(WORKING DATA)

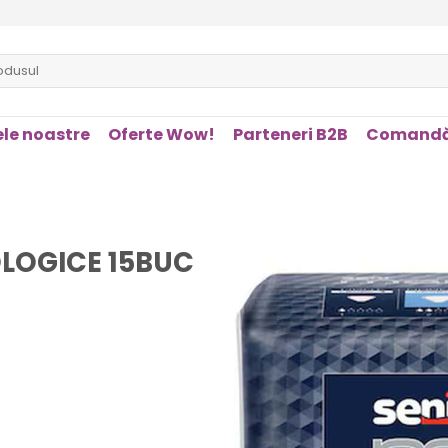
le noastre
Oferte Wow!
Parteneri B2B
Comandă
LOGICE 15BUC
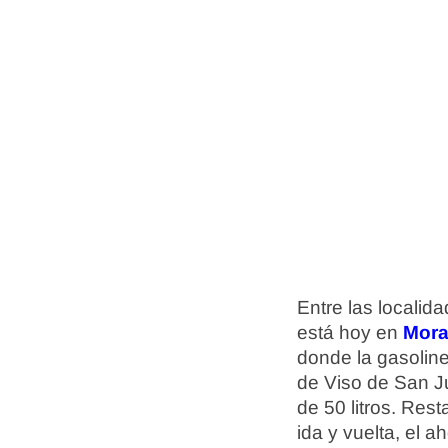
Entre las localid
está hoy en
Mora
donde la gasolin
de Viso de San Ju
de 50 litros. Res
ida y vuelta, el 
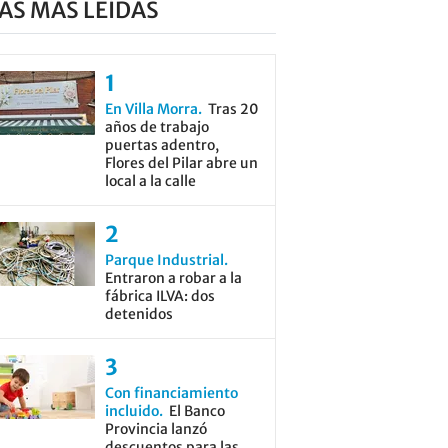
AS MÁS LEÍDAS
En Villa Morra
Tras 20
años de trabajo
puertas adentro,
Flores del Pilar abre un
local a la calle
Parque Industrial
Entraron a robar a la
fábrica ILVA: dos
detenidos
Con financiamiento
incluido
El Banco
Provincia lanzó
descuentos para las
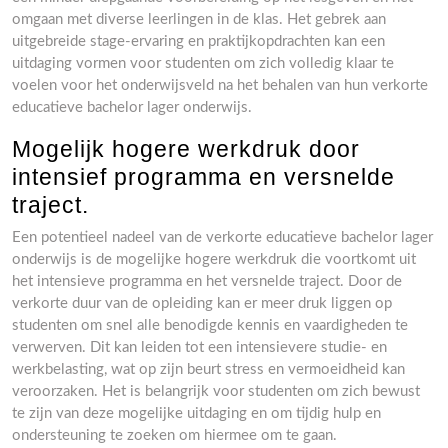
omgaan met diverse leerlingen in de klas. Het gebrek aan
uitgebreide stage-ervaring en praktijkopdrachten kan een
uitdaging vormen voor studenten om zich volledig klaar te
voelen voor het onderwijsveld na het behalen van hun verkorte
educatieve bachelor lager onderwijs.
Mogelijk hogere werkdruk door
intensief programma en versnelde
traject.
Een potentieel nadeel van de verkorte educatieve bachelor lager
onderwijs is de mogelijke hogere werkdruk die voortkomt uit
het intensieve programma en het versnelde traject. Door de
verkorte duur van de opleiding kan er meer druk liggen op
studenten om snel alle benodigde kennis en vaardigheden te
verwerven. Dit kan leiden tot een intensievere studie- en
werkbelasting, wat op zijn beurt stress en vermoeidheid kan
veroorzaken. Het is belangrijk voor studenten om zich bewust
te zijn van deze mogelijke uitdaging en om tijdig hulp en
ondersteuning te zoeken om hiermee om te gaan.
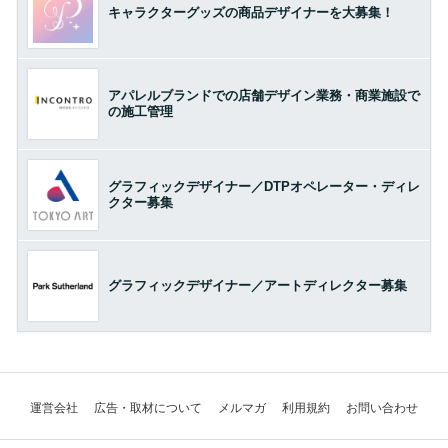
キャラクターグッズの商品デザイナーを大募集！
アパレルブランドでの店舗デザイン業務・商業施設で
の施工管理
グラフィックデザイナー／DTPオペレーター・ディレ
クター募集
グラフィックデザイナー／アートディレクター募集
運営会社
広告・取材について
メルマガ
利用規約
お問い合わせ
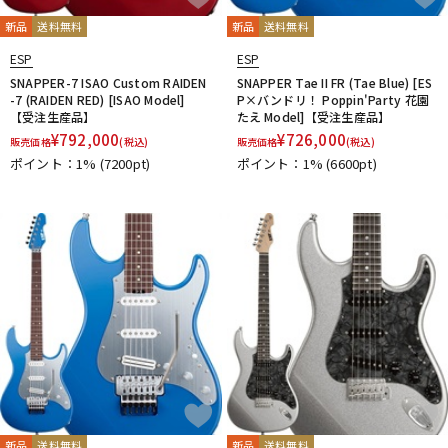
新品
送料無料
新品
送料無料
ESP
ESP
SNAPPER-7 ISAO Custom RAIDEN
SNAPPER Tae II FR (Tae Blue) [ES
-7 (RAIDEN RED) [ISAO Model]
P×バンドリ！ Poppin'Party 花園
【受注生産品】
たえ Model]【受注生産品】
¥
792,000
¥
726,000
販売価格
(税込)
販売価格
(税込)
ポイント：1%
(7200pt)
ポイント：1%
(6600pt)
新品
送料無料
新品
送料無料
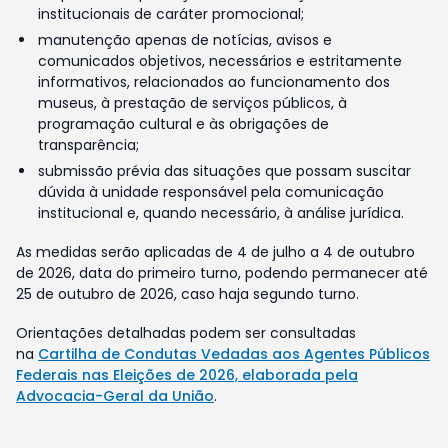
institucionais de caráter promocional;
manutenção apenas de notícias, avisos e
comunicados objetivos, necessários e estritamente
informativos, relacionados ao funcionamento dos
museus, à prestação de serviços públicos, à
programação cultural e às obrigações de
transparência;
submissão prévia das situações que possam suscitar
dúvida à unidade responsável pela comunicação
institucional e, quando necessário, à análise jurídica.
As medidas serão aplicadas de 4 de julho a 4 de outubro
de 2026, data do primeiro turno, podendo permanecer até
25 de outubro de 2026, caso haja segundo turno.
Orientações detalhadas podem ser consultadas
na
Cartilha de Condutas Vedadas aos Agentes Públicos
Federais nas Eleições de 2026, elaborada pela
Advocacia-Geral da União
.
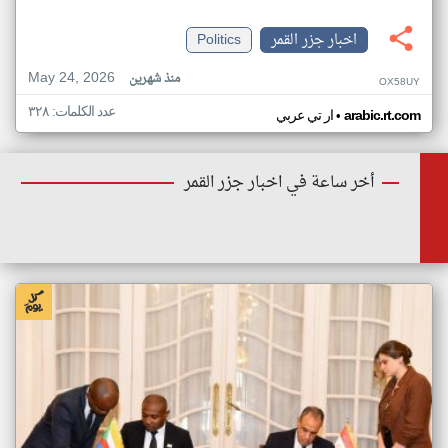
اخبار جزر القمر
Politics
May 24, 2026
منذ شهرين
OX58UY
عدد الكلمات: ٣٢٨
•
arabic.rt.com
ار تي عربي
أخر ساعة في اخبار جزر القمر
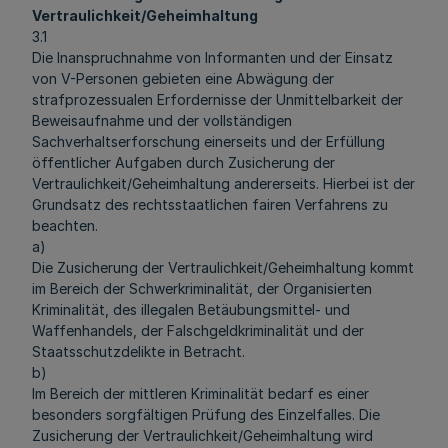
Vertraulichkeit/Geheimhaltung
3.1
Die Inanspruchnahme von Informanten und der Einsatz
von V-Personen gebieten eine Abwägung der
strafprozessualen Erfordernisse der Unmittelbarkeit der
Beweisaufnahme und der vollständigen
Sachverhaltserforschung einerseits und der Erfüllung
öffentlicher Aufgaben durch Zusicherung der
Vertraulichkeit/Geheimhaltung andererseits. Hierbei ist der
Grundsatz des rechtsstaatlichen fairen Verfahrens zu
beachten.
a)
Die Zusicherung der Vertraulichkeit/Geheimhaltung kommt
im Bereich der Schwerkriminalität, der Organisierten
Kriminalität, des illegalen Betäubungsmittel- und
Waffenhandels, der Falschgeldkriminalität und der
Staatsschutzdelikte in Betracht.
b)
Im Bereich der mittleren Kriminalität bedarf es einer
besonders sorgfältigen Prüfung des Einzelfalles. Die
Zusicherung der Vertraulichkeit/Geheimhaltung wird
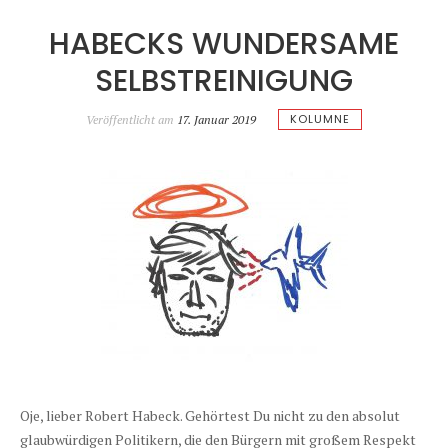
HABECKS WUNDERSAME
SELBSTREINIGUNG
KOLUMNE
Veröffentlicht am
17. Januar 2019
Oje, lieber Robert Habeck. Gehörtest Du nicht zu den absolut
glaubwürdigen Politikern, die den Bürgern mit großem Respekt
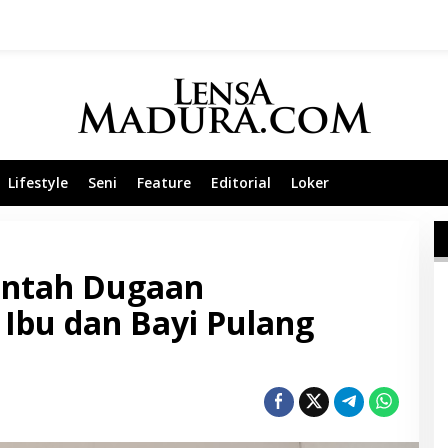
Lifestyle
Seni
Feature
Editorial
Loker
antah Dugaan
 Ibu dan Bayi Pulang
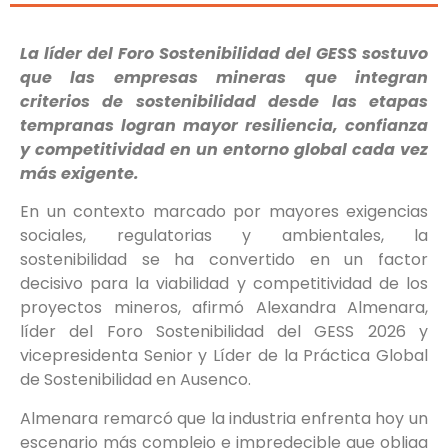
La líder del Foro Sostenibilidad del GESS sostuvo
que las empresas mineras que integran
criterios de sostenibilidad desde las etapas
tempranas logran mayor resiliencia, confianza
y competitividad en un entorno global cada vez
más exigente.
En un contexto marcado por mayores exigencias
sociales, regulatorias y ambientales, la
sostenibilidad se ha convertido en un factor
decisivo para la viabilidad y competitividad de los
proyectos mineros, afirmó Alexandra Almenara,
líder del Foro Sostenibilidad del GESS 2026 y
vicepresidenta Senior y Líder de la Práctica Global
de Sostenibilidad en Ausenco.
Almenara remarcó que la industria enfrenta hoy un
escenario más complejo e impredecible que obliga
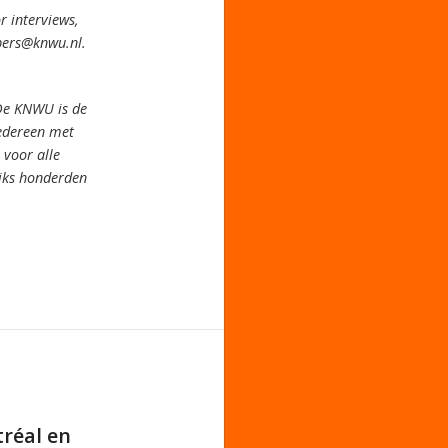
 interviews,
pers@knwu.nl.
De KNWU is de
iedereen met
voor alle
jks honderden
réal en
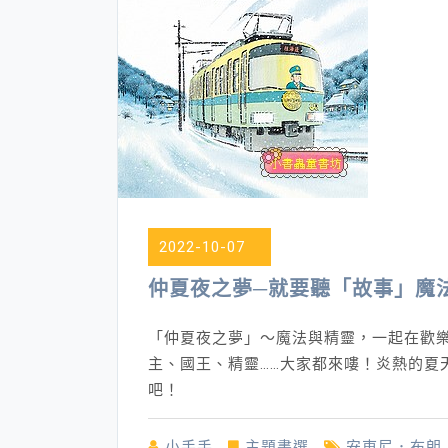
2022-10-07
仲夏夜之夢─就要聽「故事」魔
「仲夏夜之夢」～魔法與精靈，一起在歡樂
主、國王、精靈……大家都來嘍！炎熱的夏
吧！
小手手
主題書選
安東尼．布朗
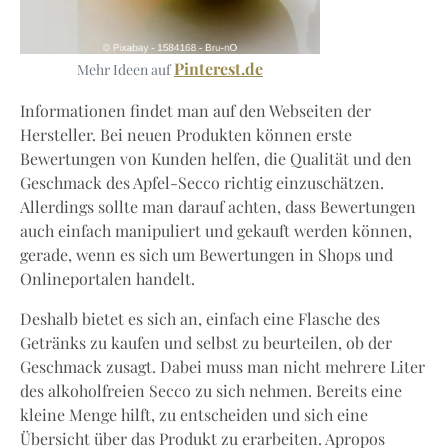
Pinterest.de
Mehr Ideen auf
Informationen findet man auf den Webseiten der
Hersteller. Bei neuen Produkten können erste
Bewertungen von Kunden helfen, die Qualität und den
Geschmack des Apfel-Secco richtig einzuschätzen.
Allerdings sollte man darauf achten, dass Bewertungen
auch einfach manipuliert und gekauft werden können,
gerade, wenn es sich um Bewertungen in Shops und
Onlineportalen handelt.
Deshalb bietet es sich an, einfach eine Flasche des
Getränks zu kaufen und selbst zu beurteilen, ob der
Geschmack zusagt. Dabei muss man nicht mehrere Liter
des alkoholfreien Secco zu sich nehmen. Bereits eine
kleine Menge hilft, zu entscheiden und sich eine
Übersicht über das Produkt zu erarbeiten. Apropos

(End WORKING DATA)

WORK ORDER -
Could you give again, word for word, the line with "Informationen findet man" and all lines after it through the end of the data? Leave out everything else.

YOUR RESPONSE -
Informationen findet man auf den Webseiten der
Hersteller. Bei neuen Produkten können erste
Bewertungen von Kunden helfen, die Qualität und den
Geschmack des Apfel-Secco richtig einzuschätzen.
Allerdings sollte man darauf achten, dass Bewertungen
auch einfach manipuliert und gekauft werden können,
gerade, wenn es sich um Bewertungen in Shops und
Onlineportalen handelt.
Deshalb bietet es sich an, einfach eine Flasche des
Getränks zu kaufen und selbst zu beurteilen, ob der
Geschmack zusagt. Dabei muss man nicht mehrere Liter
des alkoholfreien Secco zu sich nehmen. Bereits eine
kleine Menge hilft, zu entscheiden und sich eine
Übersicht über das Produkt zu erarbeiten. Apropos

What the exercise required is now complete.